В своей статье «Текст и структура аудитории» (1977) Ю.М. Лотман прокомментировал пушкинскую цитату из Дельвига так: «Пушкин сознательно опускает как известное или заменяет намеком в печатном тексте, обращенном к любому читателю, то, что заведомо было известно лишь очень небольшому кругу избранных друзей». «Пушкин отсылал читателей к тексту, который им заведомо не был известен. Какой это имело смысл? Дело в том, что среди потенциальных читателей „Евгения Онегина“ имелась небольшая группа, для которой намек был прозрачным, – это круг лицейских друзей Пушкина <…> и, возможно, тесный кружок приятелей послелицейского периода» (Лотман имеет в виду таких друзей поэта, как Баратынский, Кюхельбекер или Вяземский). «Таким образом, пушкинский текст <…> рассекал аудиторию на две группы: крайне малочисленную, которой текст был понятен и интимно знаком, и основную массу читателей, которые чувствовали в нем намек, но расшифровать его не могли» [Лотман 1992, 164—165]. Запомним это стихотворение Дельвига и комментарий Лотмана – они пригодятся нам в дальнейшем.
2
В «Евгении Онегине» Дельвиг упоминается еще раз, в главе шестой, где описано, как Ленский перед дуэлью сочиняет свою элегию:
<…> его стихи,
Полны любовной чепухи,
Звучат и льются.
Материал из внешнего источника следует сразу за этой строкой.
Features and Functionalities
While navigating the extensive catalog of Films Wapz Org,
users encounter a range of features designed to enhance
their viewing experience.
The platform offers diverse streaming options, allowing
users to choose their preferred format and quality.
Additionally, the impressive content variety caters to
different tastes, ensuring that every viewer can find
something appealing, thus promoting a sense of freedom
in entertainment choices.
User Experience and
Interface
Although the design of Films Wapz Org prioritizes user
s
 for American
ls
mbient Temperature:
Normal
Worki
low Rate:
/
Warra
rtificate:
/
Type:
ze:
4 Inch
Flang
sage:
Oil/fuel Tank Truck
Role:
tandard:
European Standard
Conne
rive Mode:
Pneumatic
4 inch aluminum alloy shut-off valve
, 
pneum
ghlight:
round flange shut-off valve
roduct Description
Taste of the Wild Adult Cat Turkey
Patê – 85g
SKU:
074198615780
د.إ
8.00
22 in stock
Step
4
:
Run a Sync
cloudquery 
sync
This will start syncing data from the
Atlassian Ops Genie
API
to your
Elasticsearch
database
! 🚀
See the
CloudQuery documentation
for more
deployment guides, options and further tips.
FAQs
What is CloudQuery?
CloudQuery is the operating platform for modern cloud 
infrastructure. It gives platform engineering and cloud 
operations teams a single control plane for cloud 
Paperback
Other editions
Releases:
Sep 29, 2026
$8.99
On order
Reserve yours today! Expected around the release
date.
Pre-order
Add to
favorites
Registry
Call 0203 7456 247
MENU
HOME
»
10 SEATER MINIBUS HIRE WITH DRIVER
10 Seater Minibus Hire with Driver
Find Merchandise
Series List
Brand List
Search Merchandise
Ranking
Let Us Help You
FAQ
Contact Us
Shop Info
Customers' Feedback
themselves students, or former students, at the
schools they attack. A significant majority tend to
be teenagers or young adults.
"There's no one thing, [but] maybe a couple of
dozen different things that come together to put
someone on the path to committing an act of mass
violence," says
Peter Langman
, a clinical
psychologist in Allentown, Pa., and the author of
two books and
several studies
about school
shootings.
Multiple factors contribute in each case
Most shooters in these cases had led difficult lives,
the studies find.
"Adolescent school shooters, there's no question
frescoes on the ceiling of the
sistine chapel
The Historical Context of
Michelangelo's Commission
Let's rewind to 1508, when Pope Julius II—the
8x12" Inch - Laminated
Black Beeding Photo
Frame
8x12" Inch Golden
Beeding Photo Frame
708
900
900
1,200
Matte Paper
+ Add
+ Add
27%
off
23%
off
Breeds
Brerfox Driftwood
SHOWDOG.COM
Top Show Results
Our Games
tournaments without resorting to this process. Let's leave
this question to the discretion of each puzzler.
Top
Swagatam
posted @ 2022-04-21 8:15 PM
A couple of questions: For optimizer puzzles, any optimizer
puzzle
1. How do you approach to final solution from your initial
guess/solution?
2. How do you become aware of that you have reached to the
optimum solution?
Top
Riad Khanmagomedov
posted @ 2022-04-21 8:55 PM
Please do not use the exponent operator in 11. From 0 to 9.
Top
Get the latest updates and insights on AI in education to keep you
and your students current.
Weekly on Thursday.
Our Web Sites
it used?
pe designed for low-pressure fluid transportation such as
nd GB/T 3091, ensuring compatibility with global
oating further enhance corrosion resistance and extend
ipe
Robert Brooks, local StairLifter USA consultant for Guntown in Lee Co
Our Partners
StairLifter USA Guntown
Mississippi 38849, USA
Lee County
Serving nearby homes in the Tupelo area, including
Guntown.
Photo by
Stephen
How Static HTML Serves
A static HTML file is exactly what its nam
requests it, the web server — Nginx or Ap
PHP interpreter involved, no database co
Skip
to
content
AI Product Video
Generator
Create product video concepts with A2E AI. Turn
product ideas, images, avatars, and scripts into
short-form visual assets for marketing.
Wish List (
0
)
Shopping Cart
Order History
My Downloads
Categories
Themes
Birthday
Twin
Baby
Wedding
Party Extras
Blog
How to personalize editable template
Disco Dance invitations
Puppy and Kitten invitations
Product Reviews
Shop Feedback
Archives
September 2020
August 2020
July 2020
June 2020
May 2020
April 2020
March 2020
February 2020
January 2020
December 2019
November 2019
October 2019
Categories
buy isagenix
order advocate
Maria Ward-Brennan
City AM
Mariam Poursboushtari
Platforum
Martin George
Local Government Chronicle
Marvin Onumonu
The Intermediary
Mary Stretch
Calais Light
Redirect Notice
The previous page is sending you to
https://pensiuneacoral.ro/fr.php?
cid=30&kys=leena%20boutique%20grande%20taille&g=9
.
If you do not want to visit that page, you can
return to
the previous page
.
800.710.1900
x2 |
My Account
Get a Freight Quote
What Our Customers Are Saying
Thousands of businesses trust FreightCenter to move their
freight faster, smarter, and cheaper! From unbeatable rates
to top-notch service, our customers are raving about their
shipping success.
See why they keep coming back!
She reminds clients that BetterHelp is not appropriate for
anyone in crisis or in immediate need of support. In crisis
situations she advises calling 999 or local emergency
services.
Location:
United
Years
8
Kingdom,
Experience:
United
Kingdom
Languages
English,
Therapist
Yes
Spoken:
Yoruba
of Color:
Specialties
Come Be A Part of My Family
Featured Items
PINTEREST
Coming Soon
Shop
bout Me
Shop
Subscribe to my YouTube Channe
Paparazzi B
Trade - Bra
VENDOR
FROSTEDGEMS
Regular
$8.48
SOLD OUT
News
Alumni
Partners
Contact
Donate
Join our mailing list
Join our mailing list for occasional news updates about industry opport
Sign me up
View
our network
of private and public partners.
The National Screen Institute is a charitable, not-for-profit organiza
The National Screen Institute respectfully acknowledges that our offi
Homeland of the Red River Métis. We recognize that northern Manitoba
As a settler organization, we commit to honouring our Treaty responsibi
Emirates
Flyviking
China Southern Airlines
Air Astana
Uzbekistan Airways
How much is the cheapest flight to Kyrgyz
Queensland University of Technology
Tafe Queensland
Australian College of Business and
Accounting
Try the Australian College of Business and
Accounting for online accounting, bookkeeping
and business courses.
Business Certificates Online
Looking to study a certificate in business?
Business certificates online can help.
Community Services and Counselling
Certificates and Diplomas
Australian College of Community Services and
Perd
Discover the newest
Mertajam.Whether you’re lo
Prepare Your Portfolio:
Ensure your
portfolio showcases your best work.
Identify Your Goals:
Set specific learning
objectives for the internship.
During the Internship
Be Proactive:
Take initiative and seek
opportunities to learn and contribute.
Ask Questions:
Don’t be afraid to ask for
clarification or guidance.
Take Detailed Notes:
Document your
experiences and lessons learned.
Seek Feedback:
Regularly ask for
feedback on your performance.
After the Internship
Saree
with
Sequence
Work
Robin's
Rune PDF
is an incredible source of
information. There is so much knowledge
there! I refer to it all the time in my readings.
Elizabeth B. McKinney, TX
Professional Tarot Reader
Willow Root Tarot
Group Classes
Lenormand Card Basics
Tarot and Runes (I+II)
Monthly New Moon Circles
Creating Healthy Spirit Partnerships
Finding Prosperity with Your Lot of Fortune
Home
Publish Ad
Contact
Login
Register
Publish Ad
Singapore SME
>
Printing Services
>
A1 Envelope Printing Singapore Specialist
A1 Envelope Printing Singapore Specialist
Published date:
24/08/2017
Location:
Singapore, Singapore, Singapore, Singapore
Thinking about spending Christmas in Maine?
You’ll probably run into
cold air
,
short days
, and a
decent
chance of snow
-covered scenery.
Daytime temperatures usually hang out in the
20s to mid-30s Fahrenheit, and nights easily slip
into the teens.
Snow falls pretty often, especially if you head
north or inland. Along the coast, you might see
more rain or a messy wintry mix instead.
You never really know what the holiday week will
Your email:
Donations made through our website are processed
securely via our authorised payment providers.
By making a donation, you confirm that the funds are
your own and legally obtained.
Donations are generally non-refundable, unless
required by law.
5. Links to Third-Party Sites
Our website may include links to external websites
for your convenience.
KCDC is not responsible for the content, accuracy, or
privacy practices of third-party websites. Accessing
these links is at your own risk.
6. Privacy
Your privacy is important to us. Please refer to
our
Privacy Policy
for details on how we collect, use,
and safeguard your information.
Их читает
Он вслух, в лирическом жару,
Как Дельвиг пьяный на пиру.
Во-первых, в основной своей массе читатели никогда не пировали с бароном Дельвигом и могли только догадываться, как он декламирует свои стихи после очередного бокала шампанского. Во-вторых (что самое главное), в пушкинское время это место просто не могло печататься так, как мы знаем его сегодня: имя Дельвига было заменено инициалом Д . Во всех прижизненных изданиях «Онегина» обсуждаемая строчка читается так: Как Д. пьяный на пиру [Пушкин, VI, 651].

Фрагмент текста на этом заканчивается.